Lassen Sie uns abschließend kurz auf Pietro Bembos Diskurs über die Liebe eingehen, der die letzte große Episode im Buch des Höflings ist. Wie in Sokrates ‚Rede in Platons Symposium empfiehlt Bembo den Aufstieg durch eine Reihe von Stufen – manchmal bekannt als ‚die Leiter der Liebe‘ – von der Betrachtung der Schönheit in einzelnen Körpern zur Betrachtung der Schönheit an sich oder in religiöser Hinsicht die Betrachtung der göttlichen Schönheit.Kritiker haben zu Recht beobachtet, dass diese Rede dafür eintritt, sich von weltlichen Sorgen abzuwenden und sich ganz der kontemplativen Meditation zu widmen. Was jedoch selten bemerkt wurde, ist, dass Bembo diesen aufsteigenden Weg als einen beschreibt, dem nur sehr wenige bis zum Ende folgen werden. Obwohl es wahr ist, dass eine Person, die die späteren Stadien des Aufstiegs erreicht hat, kein wirksamer politischer Akteur sein könnte, ist es auch wahr, dass nur eine kleine Anzahl von Menschen jemals dieses Niveau erreichen wird. Für jemanden in der Mitte des Aufstiegs ist die von Bembo beschriebene Situation jedoch eine ganz andere.
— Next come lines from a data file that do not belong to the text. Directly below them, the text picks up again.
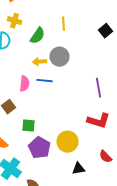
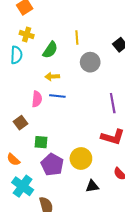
gray circle: (60, 57) -> (90, 62), moved

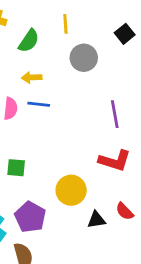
purple pentagon: (52, 165) -> (30, 217), moved
black triangle: (92, 186) -> (96, 220), moved

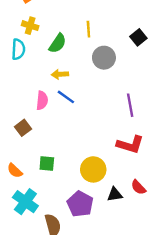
blue line: (39, 104) -> (66, 97), turned 30
green square: (16, 168) -> (47, 164), moved
purple pentagon: (30, 217) -> (80, 204), moved

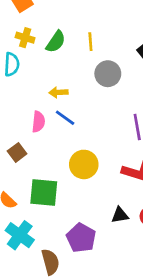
green semicircle: (58, 43) -> (56, 42), moved
green square: (47, 164) -> (44, 192), size x1.6
yellow circle: (93, 169) -> (84, 164), moved
black triangle: (115, 194) -> (120, 215), moved

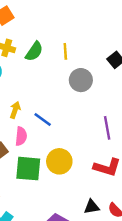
yellow arrow: (58, 92) -> (15, 110), moved, turned 112
pink semicircle: (38, 122) -> (21, 136), moved
green square: (44, 192) -> (28, 169), moved

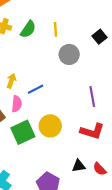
blue line: (43, 120) -> (36, 89), turned -63
green square: (28, 169) -> (23, 132), turned -30

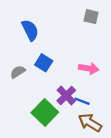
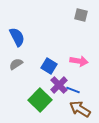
blue semicircle: (30, 30) -> (17, 37), moved
blue square: (44, 63) -> (49, 66), moved

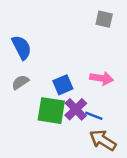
blue square: (49, 66) -> (63, 85), turned 35
green square: (40, 100) -> (51, 111), moved, turned -35

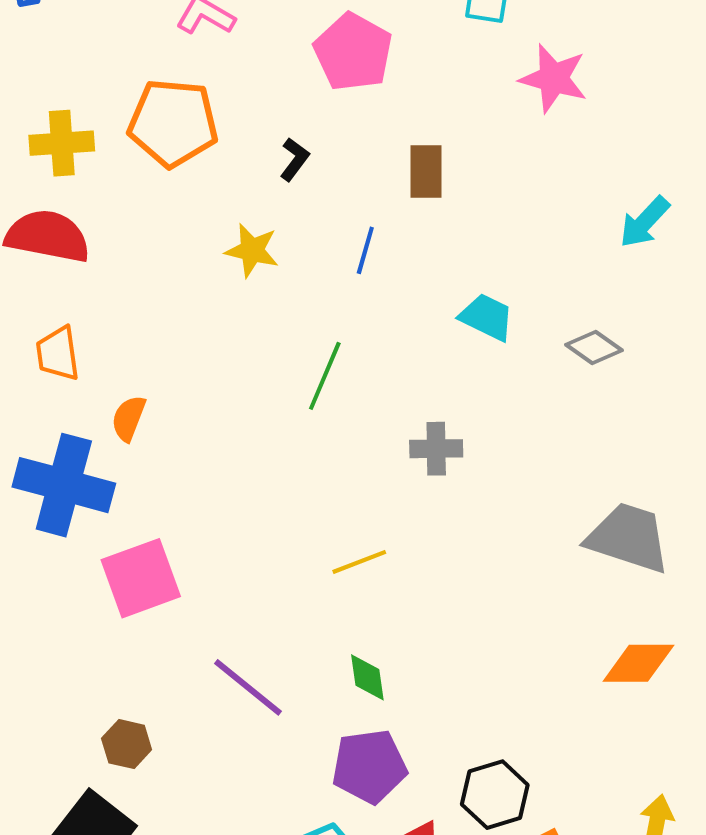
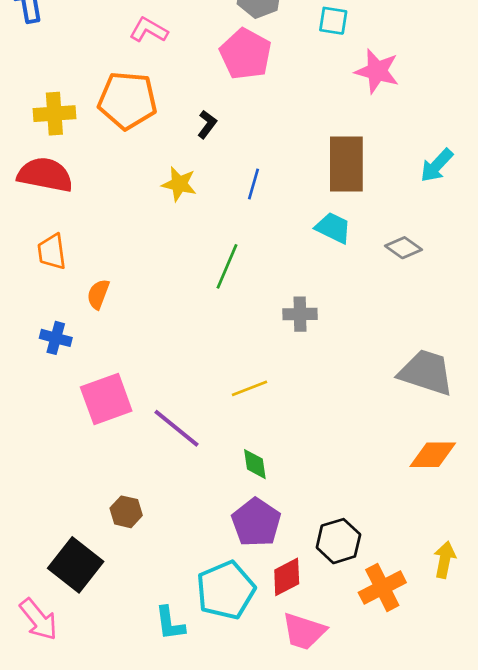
brown rectangle: (426, 171) -> (346, 164), moved, size x1.6
blue cross: (64, 485) -> (56, 338), size x0.5
purple line: (248, 687) -> (177, 428), moved
brown hexagon: (127, 744) -> (126, 512), moved
purple pentagon: (369, 766) -> (256, 522), turned -30

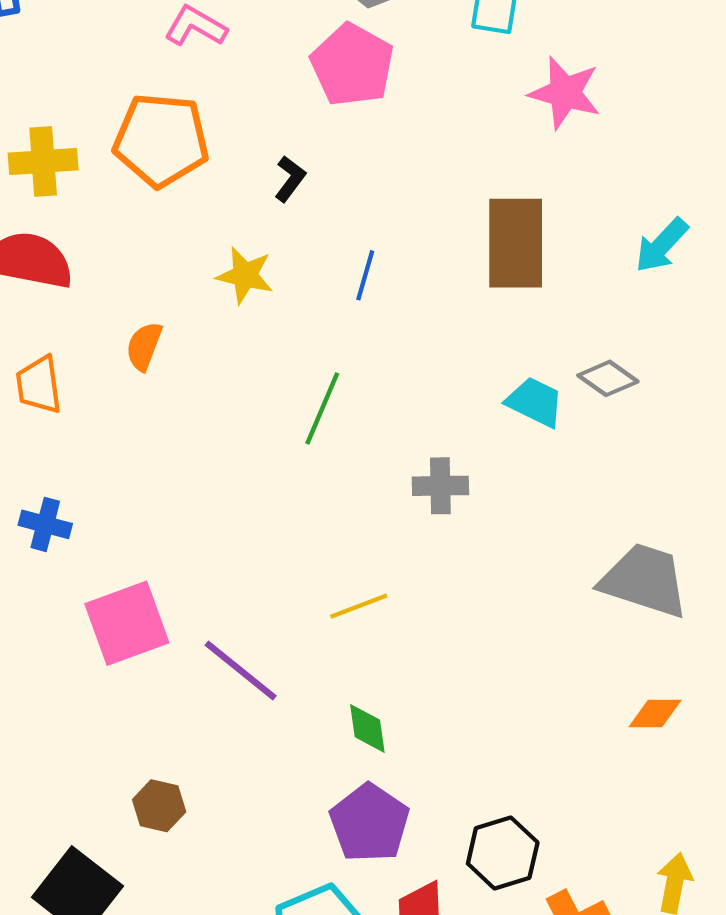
cyan trapezoid: (333, 228) -> (535, 402), moved
orange semicircle: (98, 294) -> (144, 346), moved
orange diamond: (433, 455) -> (655, 713), size x0.7

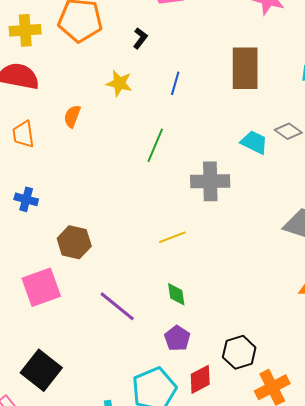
gray cross: (440, 486) -> (210, 181), size x1.5
pink square: (127, 623) -> (41, 287), moved
purple line: (241, 670) -> (117, 306), moved
brown hexagon: (159, 806) -> (74, 242), moved, size x1.4
purple pentagon: (370, 823) -> (177, 338), size x0.7

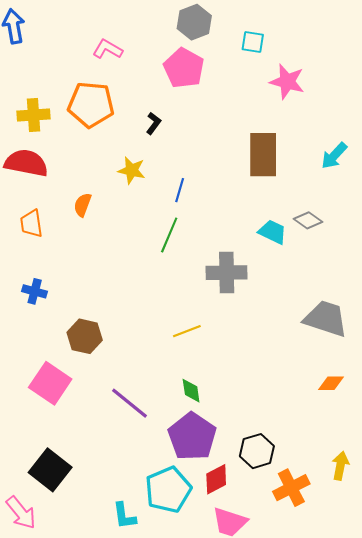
blue line: (175, 83) -> (180, 190), moved
pink square: (41, 287) -> (50, 383), turned -36
purple pentagon: (177, 338) -> (192, 436), size x1.8

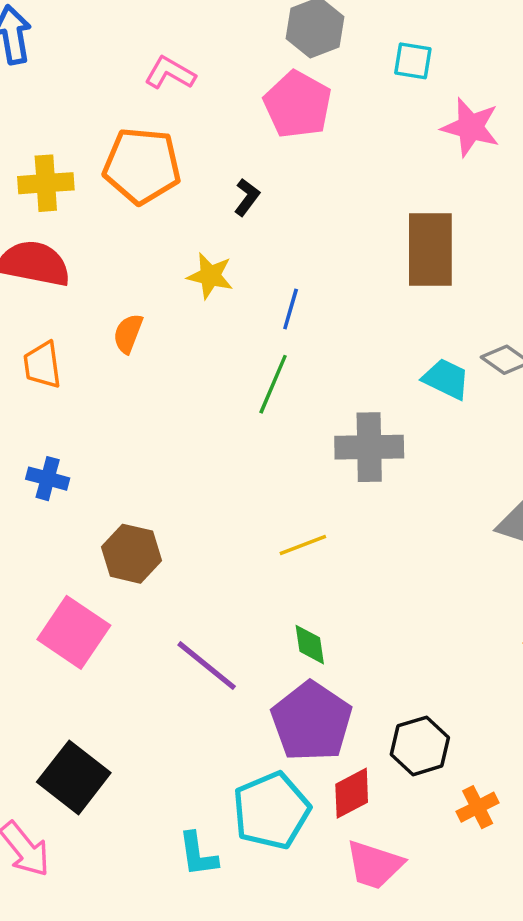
orange cross: (291, 488) -> (478, 807), size x0.7

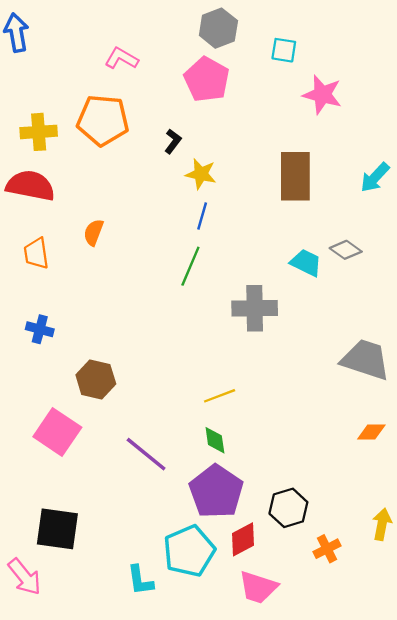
yellow star: (210, 276) -> (201, 174), moved
yellow line: (303, 545) -> (220, 396), moved
black square: (74, 777) -> (57, 529), turned -30

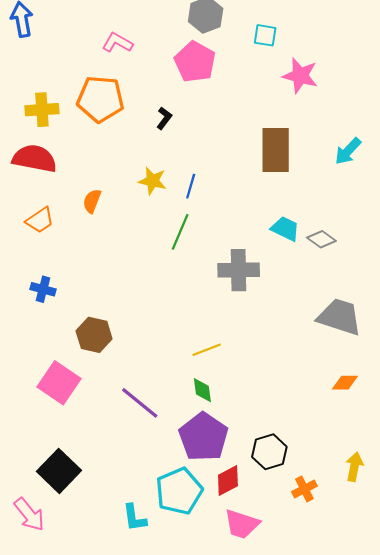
yellow star: (201, 174) -> (152, 181), moved
gray diamond: (346, 250) -> (321, 239), moved
orange trapezoid: (36, 253) -> (40, 220), turned -116
black square: (57, 529) -> (59, 471), turned 36

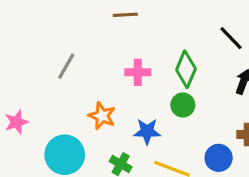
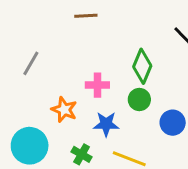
pink cross: (138, 72) -> (97, 85), moved
blue circle: (219, 158) -> (173, 123), moved

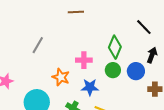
blue circle: (173, 123) -> (136, 71), moved

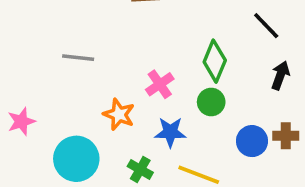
gray line: (38, 45) -> (78, 58), turned 66
pink cross: (84, 60) -> (160, 84), turned -35
blue circle: (136, 71) -> (252, 141), moved

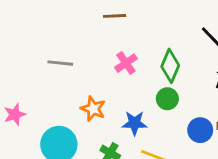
pink cross: (160, 84) -> (126, 63), moved

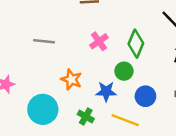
green circle: (167, 99) -> (124, 71), moved
blue circle: (200, 130) -> (145, 96), moved

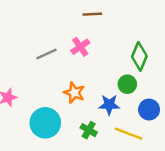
gray line: (44, 41) -> (46, 54), turned -30
pink cross: (99, 41) -> (80, 47), moved

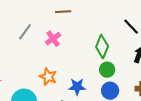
gray line: (46, 54) -> (25, 32), moved, turned -30
green circle: (127, 84) -> (107, 70), moved

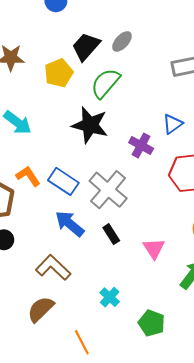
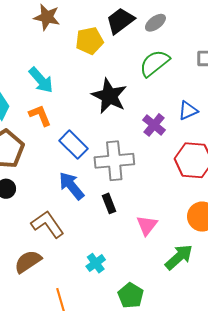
green semicircle: (105, 83) -> (155, 63), moved
orange L-shape: (28, 176) -> (40, 115), moved
gray cross: (108, 190) -> (114, 161), turned 33

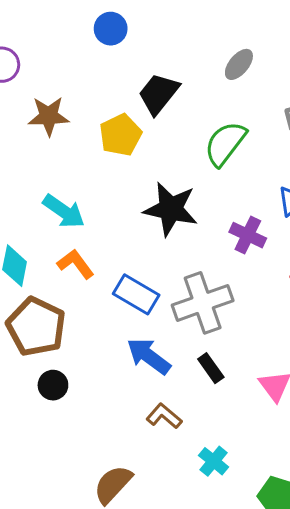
gray ellipse: (155, 23) -> (239, 64), moved
brown L-shape: (48, 224) -> (164, 416), moved, size x0.7

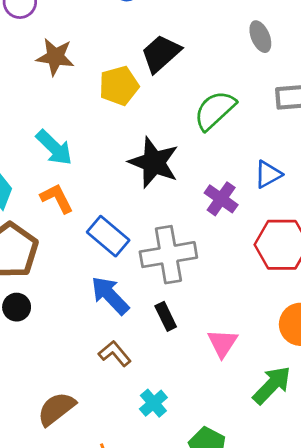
gray ellipse: (239, 64) -> (260, 37), moved, turned -72

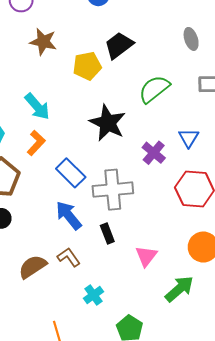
blue triangle: (268, 174) -> (189, 138), turned -35
orange L-shape: (57, 198) -> (36, 143), turned 65
brown semicircle: (56, 409) -> (33, 267), moved

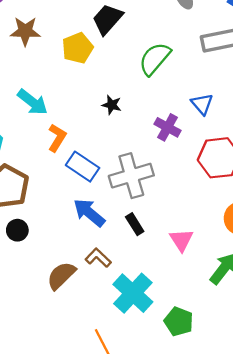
black star: (108, 123) -> (112, 105), size x0.5
orange L-shape: (36, 143) -> (57, 138), moved
cyan cross: (94, 295) -> (133, 293), size x1.8

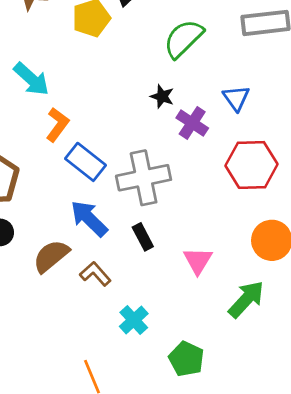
black star: (112, 105) -> (162, 96), moved
brown semicircle: (61, 276) -> (51, 256), moved
cyan cross: (133, 293) -> (134, 320), size x0.6

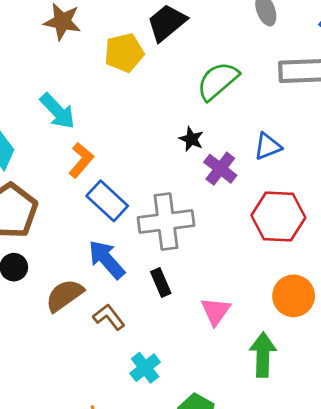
blue triangle: (236, 98) -> (268, 146), turned 40
green arrow: (246, 299) -> (263, 355), turned -45

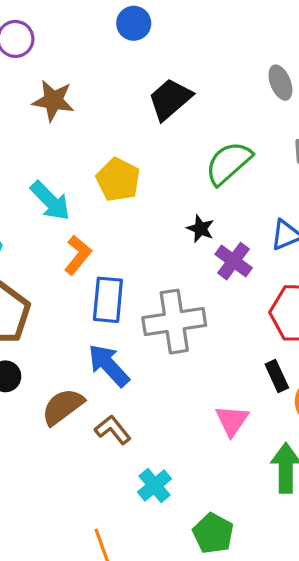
yellow pentagon: (124, 53) -> (118, 180), moved, turned -30
blue rectangle: (107, 201) -> (108, 300), turned 54
black rectangle: (161, 282) -> (277, 376), moved

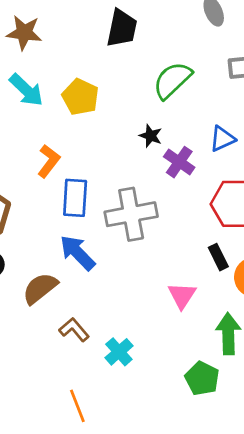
black trapezoid: (170, 99) -> (122, 28), turned 144
cyan arrow: (50, 201) -> (26, 90), moved
brown L-shape: (113, 430) -> (74, 330), moved
green pentagon: (213, 533) -> (202, 378), moved

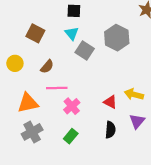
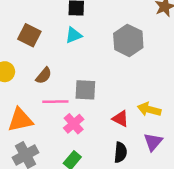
cyan triangle: (72, 33) -> (74, 35), turned 48
gray square: (85, 50) -> (85, 90), moved, turned -30

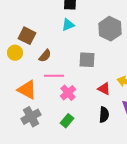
brown square: (29, 35) -> (27, 36), moved
gray square: (85, 90) -> (87, 60), moved
orange triangle: (20, 120) -> (27, 90), turned 40

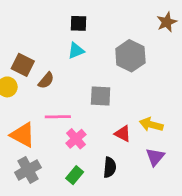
brown semicircle: (45, 56) -> (46, 80), moved
black semicircle: (104, 115) -> (110, 167), moved

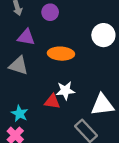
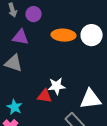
purple circle: (50, 12) -> (34, 14), moved
orange ellipse: (61, 54) -> (64, 35), moved

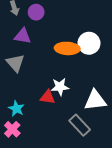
orange ellipse: (64, 35) -> (67, 48), moved
white circle: (92, 35) -> (89, 43), moved
gray triangle: (14, 63) -> (15, 63), turned 30

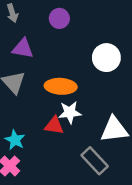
purple circle: (36, 12) -> (59, 18), moved
orange ellipse: (67, 48) -> (61, 86), moved

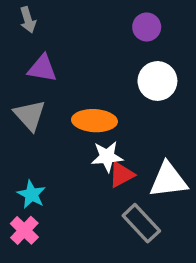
purple circle: (59, 18) -> (147, 27), moved
red triangle: (54, 126) -> (121, 175), moved, turned -36

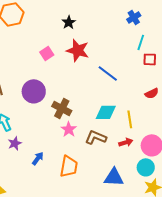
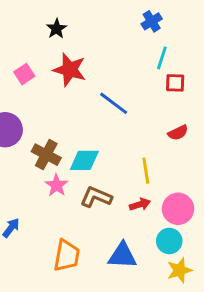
cyan diamond: (106, 112) -> (84, 160), moved
orange trapezoid: (69, 166) -> (67, 256), moved

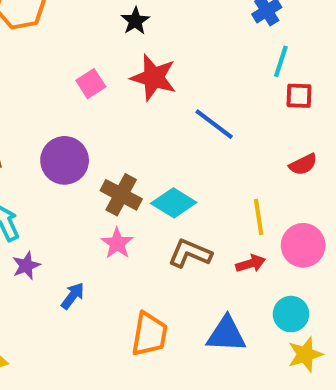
cyan diamond: (84, 160) -> (174, 203), turned 32
pink star: (56, 185) -> (117, 243), moved
pink circle: (178, 209) -> (303, 245), moved

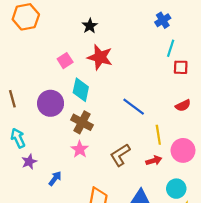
blue line: (214, 124) -> (134, 107), moved
cyan diamond: (174, 203) -> (81, 90), moved, turned 70
brown L-shape: (190, 253) -> (120, 155), turned -55

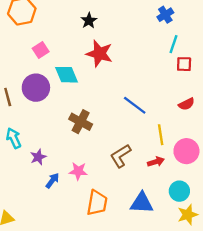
pink square: (65, 61) -> (41, 50), moved
cyan diamond: (81, 90) -> (66, 75), moved, turned -35
purple circle: (51, 103) -> (36, 88), moved
pink star: (80, 149) -> (78, 171), moved, turned -30
purple star: (29, 162) -> (38, 157), moved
Hier erreicht der politisch aktive Höfling genug philosophische Distanz, um sich von den Ablenkungen leidenschaftlicher Liebe zu befreien, die die Anfangsstadien des Aufstiegs charakterisieren, ohne die Angelegenheiten der Welt aufgeben zu müssen, wie es die auf den Endstadien notwendigerweise tun müssen. In der Mitte von Bembos Aufstieg zu sein, erhöht also die politische Wirksamkeit des perfekten Höflings, anstatt sie zu zerstreuen.

Fazit

Castigliones Ziel, drei verschiedene Zielgruppen gleichzeitig in einem einzigen Text anzusprechen, erklärt, warum das Buch des Höflings oft als eine Meinungsvielfalt ohne Schlussfolgerungen oder als wenig mehr als ein Verhaltenshandbuch angesehen wurde (was in der Tat die meisten seiner Leser in der frühen Neuzeit betrachteten). Aber die leichte Unterhaltung, die Castiglione seinem ersten Publikum bot, und die raffinierten höfischen Verhaltensregeln, die er seinem zweiten zur Verfügung stellte, erschöpfen die Bedeutung seines Werkes nicht. Sie sind im Wesentlichen nur der ’schwach effete‘ Samthandschuh, in dem er die politisch wirksamere Hand des perfekten Höflings verbarg – eine Hand, die im Extremfall sogar die Züge einer Postfaust annehmen könnte.